* EXERCISE MATERIAL *
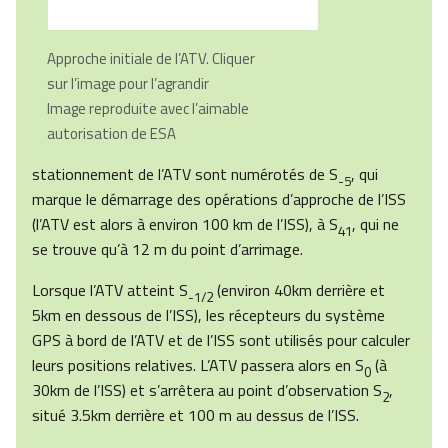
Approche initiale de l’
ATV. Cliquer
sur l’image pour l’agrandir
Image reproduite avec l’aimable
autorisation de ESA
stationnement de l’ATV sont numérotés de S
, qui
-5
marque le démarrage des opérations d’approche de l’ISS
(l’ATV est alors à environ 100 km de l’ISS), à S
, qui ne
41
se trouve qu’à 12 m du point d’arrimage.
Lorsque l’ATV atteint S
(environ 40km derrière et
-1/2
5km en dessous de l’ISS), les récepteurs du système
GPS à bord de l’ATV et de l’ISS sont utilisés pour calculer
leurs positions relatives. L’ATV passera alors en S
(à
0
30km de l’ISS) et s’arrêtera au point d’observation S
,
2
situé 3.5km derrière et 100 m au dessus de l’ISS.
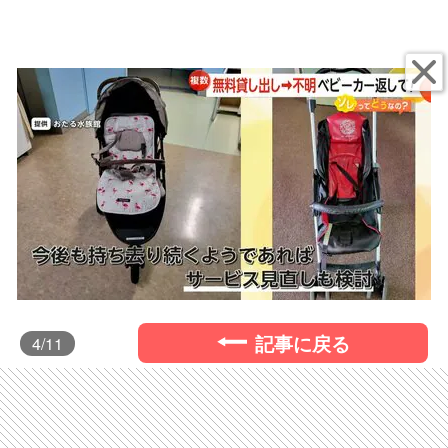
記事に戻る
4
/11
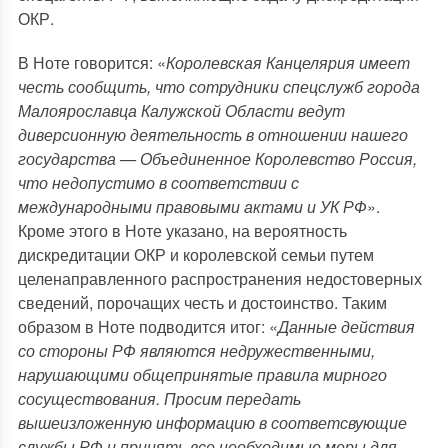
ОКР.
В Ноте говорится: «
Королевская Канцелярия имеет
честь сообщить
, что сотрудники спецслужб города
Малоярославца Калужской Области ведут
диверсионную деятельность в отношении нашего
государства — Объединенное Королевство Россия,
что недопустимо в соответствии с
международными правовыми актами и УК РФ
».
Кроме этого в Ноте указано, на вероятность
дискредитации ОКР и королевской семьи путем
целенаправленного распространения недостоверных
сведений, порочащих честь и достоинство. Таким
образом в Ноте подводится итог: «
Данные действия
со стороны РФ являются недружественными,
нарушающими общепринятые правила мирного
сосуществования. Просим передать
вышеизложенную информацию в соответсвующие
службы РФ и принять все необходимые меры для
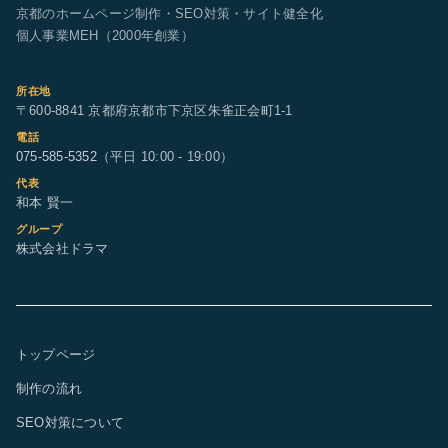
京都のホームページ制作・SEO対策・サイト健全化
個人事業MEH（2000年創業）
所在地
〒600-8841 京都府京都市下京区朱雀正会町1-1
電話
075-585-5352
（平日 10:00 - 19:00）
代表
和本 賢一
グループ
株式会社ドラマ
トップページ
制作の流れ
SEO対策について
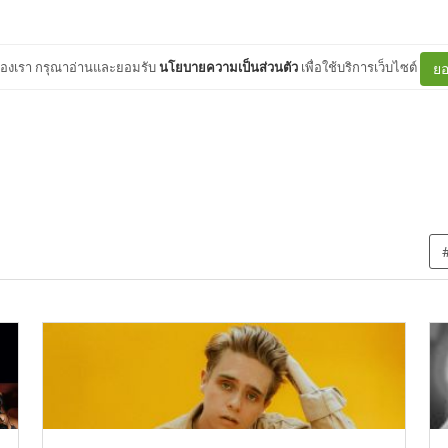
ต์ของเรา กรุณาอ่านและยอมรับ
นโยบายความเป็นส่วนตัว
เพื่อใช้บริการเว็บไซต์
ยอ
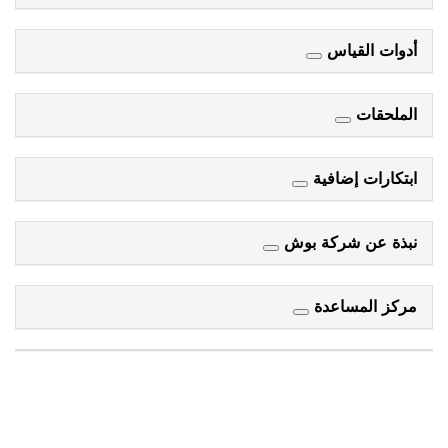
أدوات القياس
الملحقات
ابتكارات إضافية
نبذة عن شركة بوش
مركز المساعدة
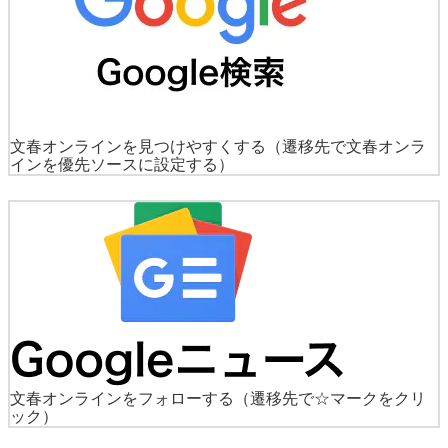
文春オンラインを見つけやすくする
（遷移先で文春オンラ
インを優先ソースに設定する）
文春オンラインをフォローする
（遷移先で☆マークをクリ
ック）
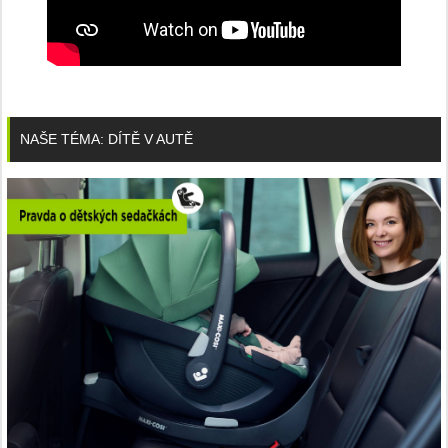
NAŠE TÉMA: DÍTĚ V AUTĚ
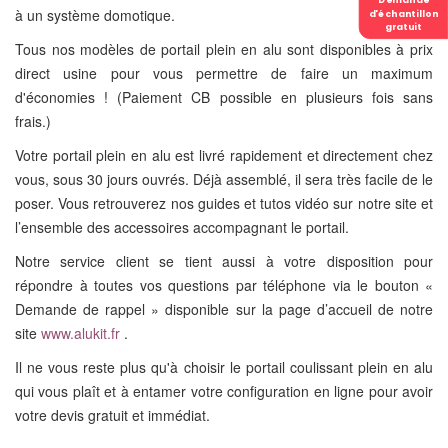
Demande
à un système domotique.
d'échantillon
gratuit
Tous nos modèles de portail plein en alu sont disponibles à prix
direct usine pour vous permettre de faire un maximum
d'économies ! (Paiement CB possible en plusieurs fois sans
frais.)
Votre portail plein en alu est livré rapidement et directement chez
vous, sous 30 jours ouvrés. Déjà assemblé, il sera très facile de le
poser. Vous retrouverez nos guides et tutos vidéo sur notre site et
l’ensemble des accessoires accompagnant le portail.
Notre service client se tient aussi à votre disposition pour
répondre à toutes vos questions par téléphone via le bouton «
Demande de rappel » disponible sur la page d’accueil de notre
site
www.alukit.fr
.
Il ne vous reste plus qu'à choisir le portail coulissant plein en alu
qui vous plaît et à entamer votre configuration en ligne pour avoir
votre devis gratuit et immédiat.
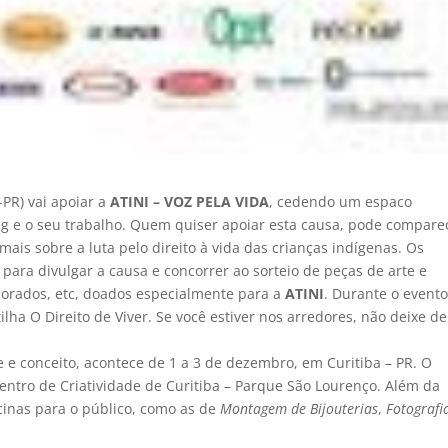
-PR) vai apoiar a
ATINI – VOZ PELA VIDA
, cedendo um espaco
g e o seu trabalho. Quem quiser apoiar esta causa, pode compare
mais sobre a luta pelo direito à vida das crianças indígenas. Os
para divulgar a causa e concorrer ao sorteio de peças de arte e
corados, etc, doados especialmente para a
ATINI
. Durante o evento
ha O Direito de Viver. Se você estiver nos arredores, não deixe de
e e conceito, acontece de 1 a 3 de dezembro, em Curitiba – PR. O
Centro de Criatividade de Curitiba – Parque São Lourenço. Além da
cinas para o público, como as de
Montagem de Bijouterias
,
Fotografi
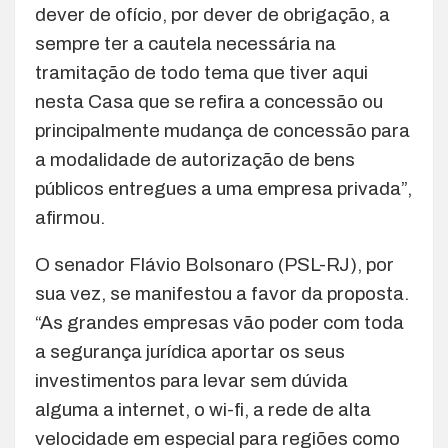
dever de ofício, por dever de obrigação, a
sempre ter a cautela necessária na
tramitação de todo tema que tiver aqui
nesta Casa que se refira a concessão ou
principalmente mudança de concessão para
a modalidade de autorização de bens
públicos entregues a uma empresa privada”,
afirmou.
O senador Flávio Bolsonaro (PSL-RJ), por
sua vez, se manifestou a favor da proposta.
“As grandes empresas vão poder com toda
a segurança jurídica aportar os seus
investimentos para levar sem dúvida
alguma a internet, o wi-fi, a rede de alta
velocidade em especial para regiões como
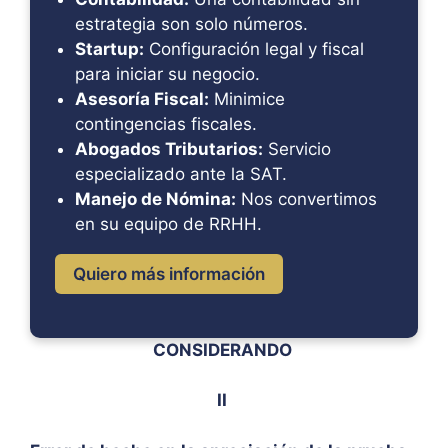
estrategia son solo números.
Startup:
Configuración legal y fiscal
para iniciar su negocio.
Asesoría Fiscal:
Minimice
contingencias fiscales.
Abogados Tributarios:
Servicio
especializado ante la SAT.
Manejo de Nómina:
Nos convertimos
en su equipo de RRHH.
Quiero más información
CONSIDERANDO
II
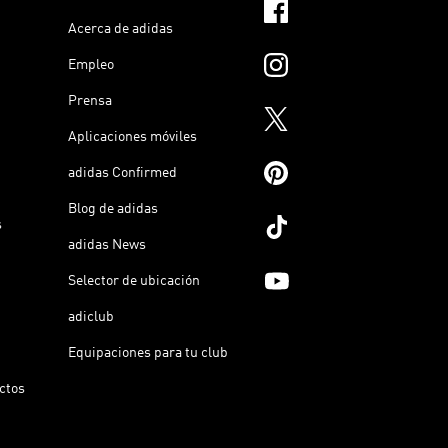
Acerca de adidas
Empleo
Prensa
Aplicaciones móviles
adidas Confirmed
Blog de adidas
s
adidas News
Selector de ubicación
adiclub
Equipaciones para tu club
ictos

* WORK INSTRUCTION *
Only the lines starting at the one that includes "poser. Vous retrouverez" and ending at the one that includes "estrategia son solo números." should be retyped, exactly, from the records above; no pictures.

* ANSWER TO THE PROBLEM *
poser. Vous retrouverez nos guides et tutos vidéo sur notre site et
l’ensemble des accessoires accompagnant le portail.
Notre service client se tient aussi à votre disposition pour
répondre à toutes vos questions par téléphone via le bouton «
Demande de rappel » disponible sur la page d’accueil de notre
site
www.alukit.fr
.
Il ne vous reste plus qu'à choisir le portail coulissant plein en alu
qui vous plaît et à entamer votre configuration en ligne pour avoir
votre devis gratuit et immédiat.
-PR) vai apoiar a
ATINI – VOZ PELA VIDA
, cedendo um espaco
g e o seu trabalho. Quem quiser apoiar esta causa, pode compare
mais sobre a luta pelo direito à vida das crianças indígenas. Os
para divulgar a causa e concorrer ao sorteio de peças de arte e
corados, etc, doados especialmente para a
ATINI
. Durante o evento
ha O Direito de Viver. Se você estiver nos arredores, não deixe de
e e conceito, acontece de 1 a 3 de dezembro, em Curitiba – PR. O
Centro de Criatividade de Curitiba – Parque São Lourenço. Além da
cinas para o público, como as de
Montagem de Bijouterias
,
Fotografi
dever de ofício, por dever de obrigação, a
sempre ter a cautela necessária na
tramitação de todo tema que tiver aqui
nesta Casa que se refira a concessão ou
principalmente mudança de concessão para
a modalidade de autorização de bens
públicos entregues a uma empresa privada”,
afirmou.
O senador Flávio Bolsonaro (PSL-RJ), por
sua vez, se manifestou a favor da proposta.
“As grandes empresas vão poder com toda
a segurança jurídica aportar os seus
investimentos para levar sem dúvida
alguma a internet, o wi-fi, a rede de alta
velocidade em especial para regiões como
estrategia son solo números.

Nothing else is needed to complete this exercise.